Stored data entries

━━━━━━

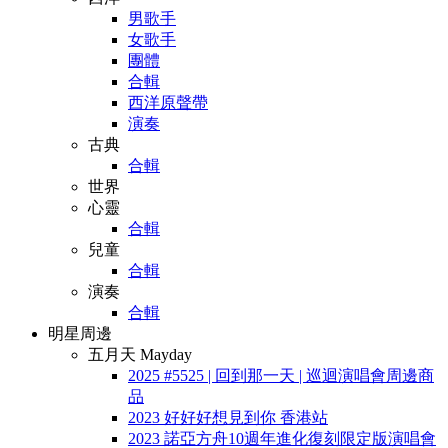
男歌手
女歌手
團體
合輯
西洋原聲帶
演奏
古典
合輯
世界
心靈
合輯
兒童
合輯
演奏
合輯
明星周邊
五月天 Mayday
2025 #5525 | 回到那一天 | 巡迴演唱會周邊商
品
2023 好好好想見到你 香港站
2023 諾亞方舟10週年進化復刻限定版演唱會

━━━━━━

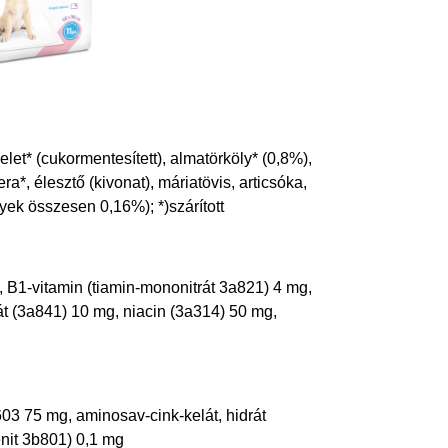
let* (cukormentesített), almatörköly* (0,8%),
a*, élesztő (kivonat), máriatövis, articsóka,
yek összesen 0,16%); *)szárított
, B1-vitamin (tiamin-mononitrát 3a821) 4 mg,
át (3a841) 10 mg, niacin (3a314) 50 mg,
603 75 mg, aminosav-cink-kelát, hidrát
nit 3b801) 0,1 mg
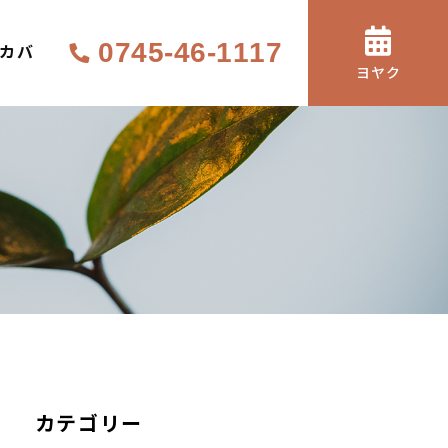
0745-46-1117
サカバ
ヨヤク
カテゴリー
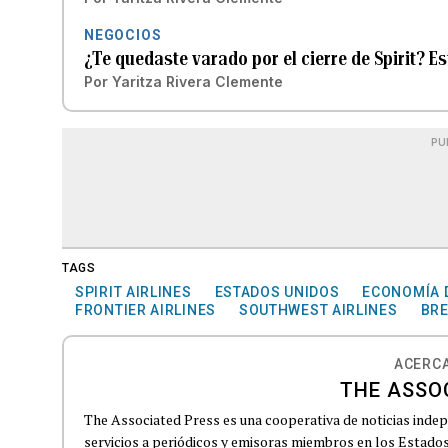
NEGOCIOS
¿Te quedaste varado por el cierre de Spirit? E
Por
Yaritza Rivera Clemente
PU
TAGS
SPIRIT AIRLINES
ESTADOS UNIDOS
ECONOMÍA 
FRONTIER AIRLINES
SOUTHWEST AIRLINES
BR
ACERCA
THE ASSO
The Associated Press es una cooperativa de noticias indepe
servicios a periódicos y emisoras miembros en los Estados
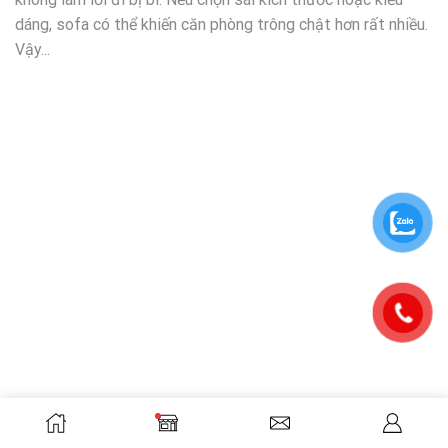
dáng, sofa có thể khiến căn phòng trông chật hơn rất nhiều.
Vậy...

━━━━━━

Copy exactly, without pictures, the lines above from the one with "let* (cukormentesített), almatörköly*" down to the one with "servicios a periódicos", inclusive.

* **Your response**:
let* (cukormentesített), almatörköly* (0,8%),
a*, élesztő (kivonat), máriatövis, articsóka,
yek összesen 0,16%); *)szárított
, B1-vitamin (tiamin-mononitrát 3a821) 4 mg,
át (3a841) 10 mg, niacin (3a314) 50 mg,
603 75 mg, aminosav-cink-kelát, hidrát
nit 3b801) 0,1 mg
0745-46-1117
サカバ
ヨヤク
カテゴリー
NEGOCIOS
¿Te quedaste varado por el cierre de Spirit? E
Por
Yaritza Rivera Clemente
PU
TAGS
SPIRIT AIRLINES
ESTADOS UNIDOS
ECONOMÍA 
FRONTIER AIRLINES
SOUTHWEST AIRLINES
BR
ACERCA
THE ASSO
The Associated Press es una cooperativa de noticias indepe
servicios a periódicos y emisoras miembros en los Estados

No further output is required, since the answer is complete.